Pull each line holding the word "Digital" from the data.
---------------
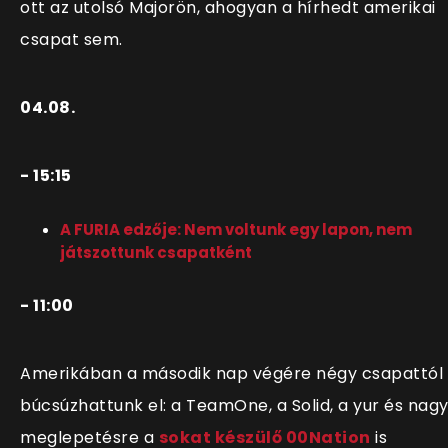
ott az utolsó Majorön, ahogyan a hírhedt amerikai
csapat sem.
04.08.
- 15:15
A FURIA edzője: Nem voltunk egy lapon, nem
játszottunk csapatként
- 11:00
Amerikában a második nap végére négy csapattól
búcsúzhattunk el: a TeamOne, a Solid, a yur és nag
meglepetésre a
sokat készülő 00Nation
is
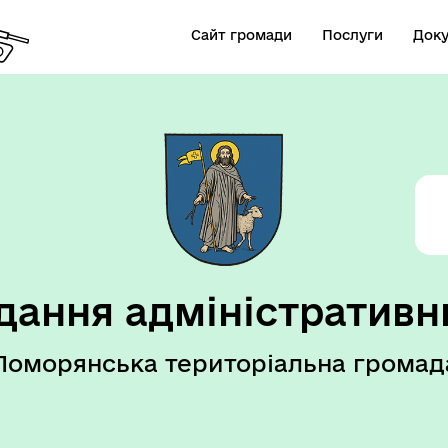
Сайт громади
Послуги
Док
дання адміністративн
Поморянська територіальна громад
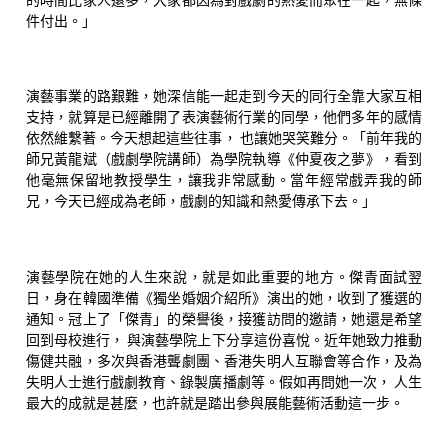
件付出。」
演藝事業的路艱難，她深信能一起走到今天的同行全靠大家互相
支持，就算是已經離開了表演藝術行業的同學，他們多年的感情
依然維繫著。今天想起這些往事， 也讓她哭笑難分。「前年我的
師兄黃龍斌（戲劇學院講師）為學院執導《仲夏夜之夢》，看到
他毫無保留地教授學生，讓我非常感動。當年經常戲弄我的師
兄，今天已經成為老師，戲劇的知識和熱愛傳承下去。」
演藝學院在她的人生來說，就是如此重要的地方。傑青面試翌
日，身在韓國準備《獨坐婚姻介紹所》演出的她，收到了獲選的
通知。冠上了「傑青」的榮譽後，接獲訪問的邀請，她還是希望
回到母校進行， 與演藝學院上下分享這份喜悅。近年她致力推動
傷健共融，多次與香港聾劇團、香港失明人互聯會等合作，及為
失明人士進行戲劇教育、錄製廣播劇等。假如再問她一次， 人生
最大的成就是甚麼，也許就是踏出參與展能藝術活動這一步。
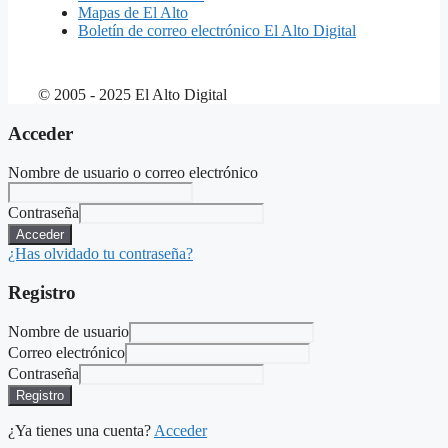
Mapas de El Alto
Boletín de correo electrónico El Alto Digital
© 2005 - 2025 El Alto Digital
Acceder
Nombre de usuario o correo electrónico
Contraseña
Acceder
¿Has olvidado tu contraseña?
Registro
Nombre de usuario
Correo electrónico
Contraseña
Registro
¿Ya tienes una cuenta?
Acceder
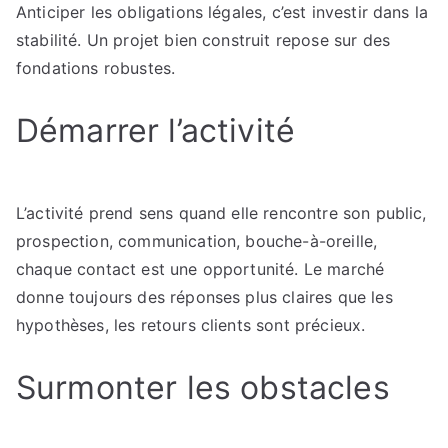
Anticiper les obligations légales, c’est investir dans la
stabilité. Un projet bien construit repose sur des
fondations robustes.
Démarrer l’activité
L’activité prend sens quand elle rencontre son public,
prospection, communication, bouche-à-oreille,
chaque contact est une opportunité. Le marché
donne toujours des réponses plus claires que les
hypothèses, les retours clients sont précieux.
Surmonter les obstacles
---------------
## Result for this task
Boletín de correo electrónico El Alto Digital
© 2005 - 2025 El Alto Digital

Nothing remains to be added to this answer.